The most recent attempt - the non-native Wildlife Invasion Prevention Act - would "implement a process to scientifically assess the risk of each foreign species that individuals want to bring into the United States, even if it is not on the existing black list of prohibited species,"?according to a press release from Rep. Betty McCollum, a democratic co-sponsor from Minnesota. Other co-sponsors include Midwestern Reps. Ron Kind, D-Wis., and Dale Kildee, D-Mich.
The legislation differs from other recent federal bills in that it takes aim at species purposely brought into the country, perhaps for aquariums or water gardens, according to Marc Gaden, spokesman for the Great Lakes Fisheries Commission in Ann Arbor, Mich. The GLFC includes members from both the United States and Canada, and works to ensure sustainable Great Lakes fish populations, and minimize the effects of foreign species.
Gaden recently offered testimony to members of Congress on the bill, which he said is one of three that have placed aspects of the National Aquatic Invasive Species Act - a comprehensive bill that had been introduced in the past couple congresses - in separate bills.
Portions of the NAISA also are in the Water Resources Development Act that has passed Congress and includes funding for a fish barrier in the Chicago Sanitary and Shipping Canal, and the Coast Guard Reauthorization Act, which addresses the release of ships' ballast water in Great Lakes ports. That bill currently awaits Senate action, Gaden said.
In a nutshell, the latest effort - HR 6311 - states that if a species is to be brought into the country, it must be proved that it won't be harmful to other species, or the economy. Currently, Gaden said, hurdles preventing introduction of species are few.
The federal Lacey Act contains some species that are prohibited - some mollusks and wild birds, for example. The USDA also has language prohibiting some species considered injurious to livestock, Gaden said. And some health agencies have outlawed species considered harmful to humans. Movement of some endangered species is prohibited, too.

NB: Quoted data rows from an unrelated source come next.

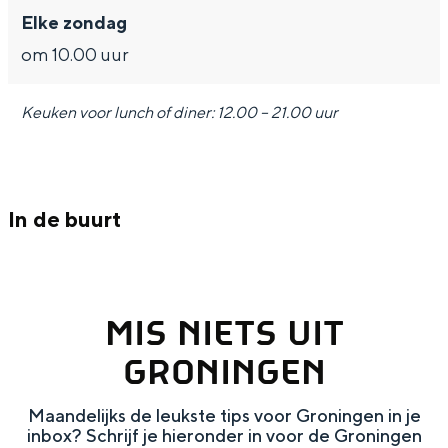
e
h
S
Elke zondag
r
e
i
om 10.00 uur
t
E
e
a
n
z
Keuken voor lunch of diner: 12.00 – 21.00 uur
a
g
u
l
l
r
H
i
d
In de buurt
u
s
e
i
h
u
d
p
t
MIS NIETS UIT
i
a
s
GRONINGEN
g
g
c
e
e
h
Maandelijks de leukste tips voor Groningen in je
t
e
inbox? Schrijf je hieronder in voor de Groningen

"But as a whole, the population is relatively small," he said. "The intent of the legislation is that if you propose to import (as species), the only way to get on the 'white (approved) list' is if it's been screened."
Gaden said in the past, Congress has dragged its feet regarding the screening process. He called the bill "a huge leap forward in policy."

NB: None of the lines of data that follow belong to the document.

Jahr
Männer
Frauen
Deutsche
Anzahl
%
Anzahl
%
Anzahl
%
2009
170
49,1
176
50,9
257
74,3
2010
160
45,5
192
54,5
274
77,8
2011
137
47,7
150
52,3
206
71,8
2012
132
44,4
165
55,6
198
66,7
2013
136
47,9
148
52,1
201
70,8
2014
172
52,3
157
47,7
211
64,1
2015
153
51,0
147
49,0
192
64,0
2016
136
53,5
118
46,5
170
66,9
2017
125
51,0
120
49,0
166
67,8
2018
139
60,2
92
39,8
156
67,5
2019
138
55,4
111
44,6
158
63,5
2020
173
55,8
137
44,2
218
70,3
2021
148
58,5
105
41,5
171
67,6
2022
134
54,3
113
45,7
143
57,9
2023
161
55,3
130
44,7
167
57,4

For example, had a process been in place decades ago when Asian carp were introduced, the habitat-destruction problems associated with the various species of invasive carp might not exist today.
With the current process, "By the time (a species) is proved harmful, the cat's already out of the bag," Gaden said. "What's great about this bill is that it's a proactive approach."

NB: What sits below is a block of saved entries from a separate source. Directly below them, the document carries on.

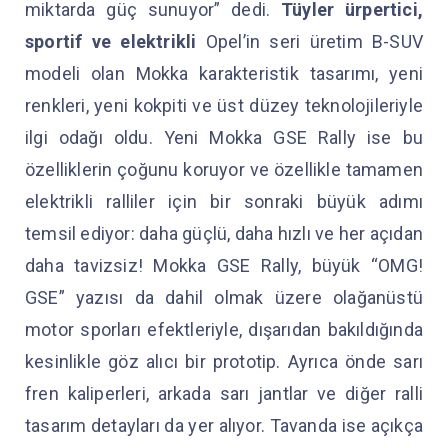
miktarda güç sunuyor” dedi.
Tüyler ürpertici,
sportif ve elektrikli
Opel’in seri üretim B-SUV
modeli olan Mokka karakteristik tasarımı, yeni
renkleri, yeni kokpiti ve üst düzey teknolojileriyle
ilgi odağı oldu. Yeni Mokka GSE Rally ise bu
özelliklerin çoğunu koruyor ve özellikle tamamen
elektrikli ralliler için bir sonraki büyük adımı
temsil ediyor: daha güçlü, daha hızlı ve her açıdan
daha tavizsiz! Mokka GSE Rally, büyük “OMG!
GSE” yazısı da dahil olmak üzere olağanüstü
motor sporları efektleriyle, dışarıdan bakıldığında
kesinlikle göz alıcı bir prototip. Ayrıca önde sarı
fren kaliperleri, arkada sarı jantlar ve diğer ralli
tasarım detayları da yer alıyor. Tavanda ise açıkça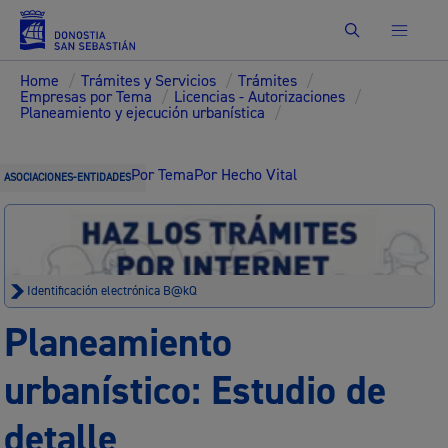
Buscar
Home
/
Trámites y Servicios
/
Trámites
/
Empresas por Tema
/
Licencias - Autorizaciones
/
Planeamiento y ejecución urbanística
/
Por Tema
Por Hecho Vital
ASOCIACIONES-ENTIDADES
Identificación electrónica B@kQ
Planeamiento
urbanístico: Estudio de
detalle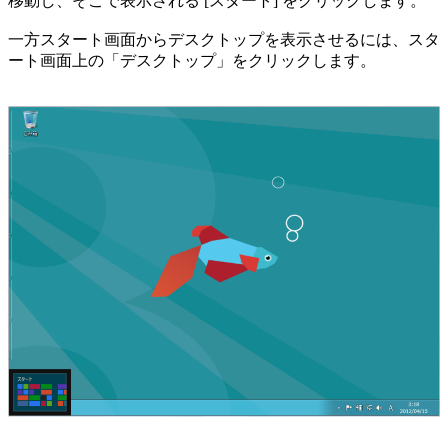
移動し、そこで表示される [スタート] をクリックします。
一方スタート画面からデスクトップを表示させるには、スタ
ート画面上の「デスクトップ」をクリックします。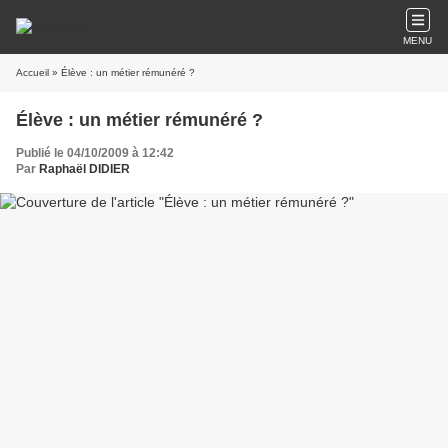
MENU
Accueil
» Élève : un métier rémunéré ?
Élève : un métier rémunéré ?
Publié le 04/10/2009 à 12:42
Par
Raphaël DIDIER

More apt to be affected by the bill - if eventually approved - than shippers are dealers of exotic pets, some fish farmers, and others.
Still, officials point out, species - even those in captivity - seem to find a way to make it into the wild.
According to the Wildlife Invasion Prevention Act, "(species) deemed a high risk would be explicitly banned, and wildlife that has not been properly vetted would not be allowed in the country until a risk assessment has been completed."
Further, says McCollum's press statement, "Invasive species do not only harm the environment, there is also a significant economic cost to the tourism industry and commercial and sport fishing. The infestation of these species can deter consumers, cause financial losses, and slow industry growth."
According to the legislation, the U.S. Fish and Wildlife Service will initiate the screening process. But the species importer likely will face the burden of proving a species is safe to import.
Gaden said the GLFC would like to eventually see a fee schedule in place so that taxpayers aren't "strapped with costs that benefit (importers)."
McCollum made note of the efforts of state Rep. Rick Hansen, a DFLer from Minnesota, who has led efforts to stop the spread of invasives. Hansen said, among other efforts, the state is considering the placement and type of a fish barrier for the Mississippi River in southeastern Minnesota.